Sturridge zostanie jednak na dłużej?
Niesamowite bogactwo w formacji ofensywnej posiada menedżer Liverpoolu Jürgen Klopp. Oprócz żelaznej trójki, w skład której wchodzą Mohamed Salah, Roberto Firmino i Sadio Mane, Niemiec ma jeszcze do dyspozycji takich graczy jak Xherdan Shaqiri, Dominic Solanke czy Daniel Sturridge. Wydawało się, że ten ostatni jest już na wylocie z klubu, jednak Anglik powoli zaczyna odbudowywać się i stopniowo zyskuje zaufanie menedżera. Zaowocuje to prawdopodobnie przedłużeniem kontraktu przez napastnika.

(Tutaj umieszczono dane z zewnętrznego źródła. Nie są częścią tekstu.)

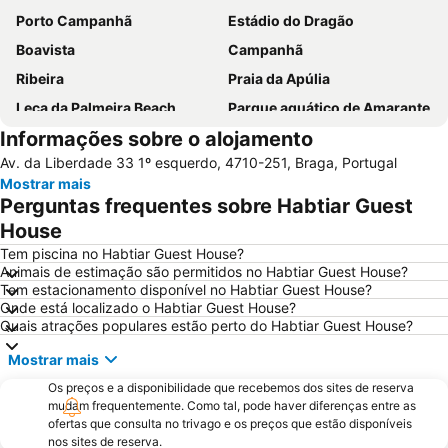
Porto Campanhã
Estádio do Dragão
Boavista
Campanhã
Ribeira
Praia da Apúlia
Leça da Palmeira Beach
Parque aquático de Amarante
Informações sobre o alojamento
Pavilhão Multiusos Gondomar
Cais de Gaia
Av. da Liberdade 33 1º esquerdo, 4710-251, Braga, Portugal
Magikland
Pavilhão Rosa Mota
Mostrar mais
Norteshopping
Rua Santa Catarina
Perguntas frequentes sobre Habtiar Guest
Baixa
Centro Histórico do Porto
House
Casa da Música
Estação São Bento
Tem piscina no Habtiar Guest House?
Animais de estimação são permitidos no Habtiar Guest House?
Aver-o-Mar Beach
Santuário de São Bento da Porta Aberta
Tem estacionamento disponível no Habtiar Guest House?
Onde está localizado o Habtiar Guest House?
Parque Nacional da Peneda-Gerês
Matosinhos Beach
Quais atrações populares estão perto do Habtiar Guest House?
Parque da Cidade
Aldeia Histórica de Soajo
Mostrar mais
Ponte Dom Luís I
da Póvoa de Varzim
Os preços e a disponibilidade que recebemos dos sites de reserva
Praia Fluvial de Vilar da Veiga
Vila Praia de Âncora
mudam frequentemente. Como tal, pode haver diferenças entre as
ofertas que consulta no trivago e os preços que estão disponíveis
Edificio da Alfândega
Braga Parque
nos sites de reserva.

29-latek za kadencji Jürgena Kloppa ma poważne problemy z ustabilizowaniem formy. W dużej mierze winne są temu kontuzje, które co rusz nękają snajpera The Reds. Po przyjściu takich graczy jak Salah czy Firmino rola Sturridge’a w klubie stała się marginalna. Wypożyczenie do West Bromwich Albion zimą tego roku, które okazało się totalnym niewypałem (6 rozegranych meczów, zaledwie 116 minut na boisku), miało przesądzić o jego przyszłości. Przyszłości poza Anfield. Napastnik został jednak w klubie i o dziwo zanotował całkiem solidny początek sezonu. Cztery gole na wszystkich frontach, biorąc pod uwagę, że jest on z reguły rezerwowym, to naprawdę dobry wynik. Anglik strzela bramkę średnio co 51 minut, w końcu czuje się pewnie na boisku. Co najistotniejsze, nareszcie jest zdrowy, urazy nie przeszkadzają mu w osiągnięciu dobrej formy.
Wobec tych sprzyjających okoliczności Sturridge pragnie pozostać w Liverpoolu. Kontrakt kończy mu się już za rok, więc to odpowiednia pora, aby zastanowić się nad swoją przyszłością. Oczywiście, nie należy się spodziewać, że Anglik nagle wygryzie kogoś z pierwszego składu i zacznie regularnie grać od początku. Rola jokera, po tylu ciężkich sezonach, w których kompletnie nic nie szło po myśli napastnika, naprawdę nie jest złą opcją. Zwłaszcza że Klopp w końcu w niego uwierzył.